> **Data items**
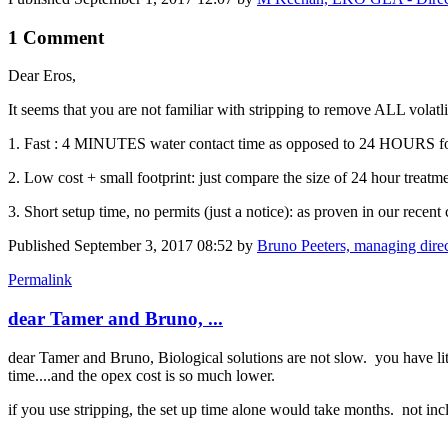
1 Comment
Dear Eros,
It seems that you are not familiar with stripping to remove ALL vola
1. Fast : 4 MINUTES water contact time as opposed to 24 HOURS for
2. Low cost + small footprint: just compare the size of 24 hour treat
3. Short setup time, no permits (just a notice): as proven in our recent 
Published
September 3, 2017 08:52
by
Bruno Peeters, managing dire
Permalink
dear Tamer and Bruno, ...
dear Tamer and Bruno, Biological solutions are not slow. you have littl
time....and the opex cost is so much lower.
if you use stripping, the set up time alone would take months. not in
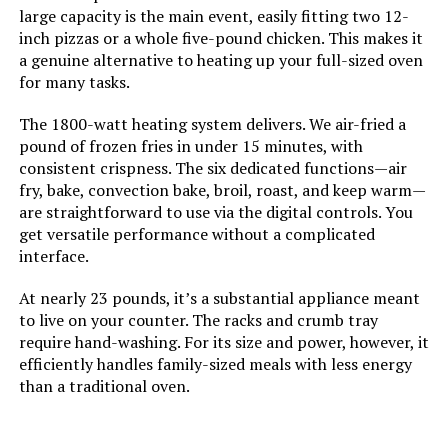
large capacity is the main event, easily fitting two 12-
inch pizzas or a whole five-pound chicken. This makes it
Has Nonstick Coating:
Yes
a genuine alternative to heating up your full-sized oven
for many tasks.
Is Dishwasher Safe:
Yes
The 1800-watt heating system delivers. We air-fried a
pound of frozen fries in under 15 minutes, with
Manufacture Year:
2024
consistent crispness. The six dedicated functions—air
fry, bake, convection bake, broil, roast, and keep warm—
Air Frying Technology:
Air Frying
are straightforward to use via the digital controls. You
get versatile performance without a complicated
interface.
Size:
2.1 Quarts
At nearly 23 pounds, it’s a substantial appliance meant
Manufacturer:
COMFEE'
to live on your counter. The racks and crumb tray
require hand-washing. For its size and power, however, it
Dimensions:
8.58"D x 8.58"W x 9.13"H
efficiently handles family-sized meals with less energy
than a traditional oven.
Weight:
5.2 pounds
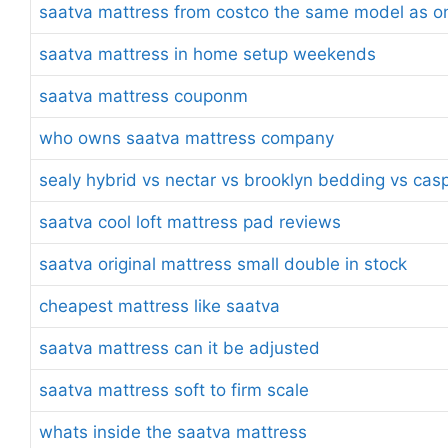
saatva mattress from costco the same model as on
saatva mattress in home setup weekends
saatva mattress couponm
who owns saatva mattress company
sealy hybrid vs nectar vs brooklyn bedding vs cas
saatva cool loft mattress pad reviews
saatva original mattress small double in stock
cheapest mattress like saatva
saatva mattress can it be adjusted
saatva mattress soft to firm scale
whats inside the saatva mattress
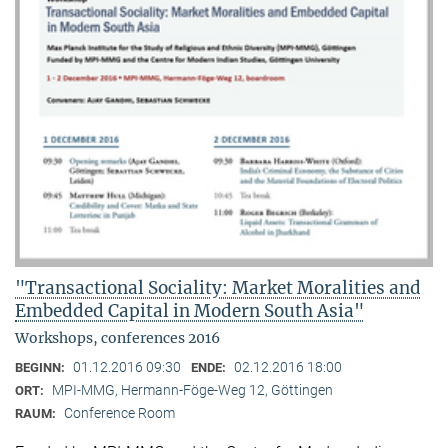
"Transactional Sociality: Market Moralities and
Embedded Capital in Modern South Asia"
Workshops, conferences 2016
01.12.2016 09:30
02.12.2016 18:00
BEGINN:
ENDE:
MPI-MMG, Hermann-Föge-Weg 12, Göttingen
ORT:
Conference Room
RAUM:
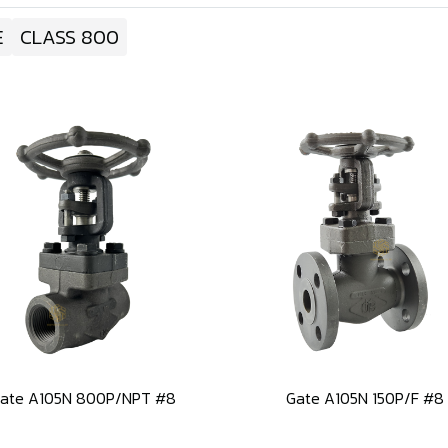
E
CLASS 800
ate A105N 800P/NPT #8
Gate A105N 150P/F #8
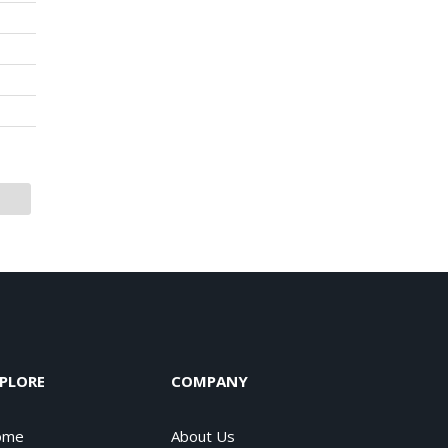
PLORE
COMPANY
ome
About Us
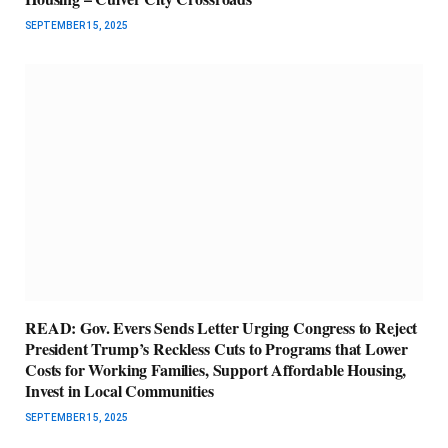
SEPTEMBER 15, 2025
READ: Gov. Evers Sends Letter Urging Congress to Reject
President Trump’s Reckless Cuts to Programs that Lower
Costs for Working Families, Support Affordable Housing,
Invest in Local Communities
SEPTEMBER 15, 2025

> **WORK TO BE COMPLETED**
Count each line of the data where the word "sized" appears, then reply with the total only.

> **OUTPUT BELOW**
2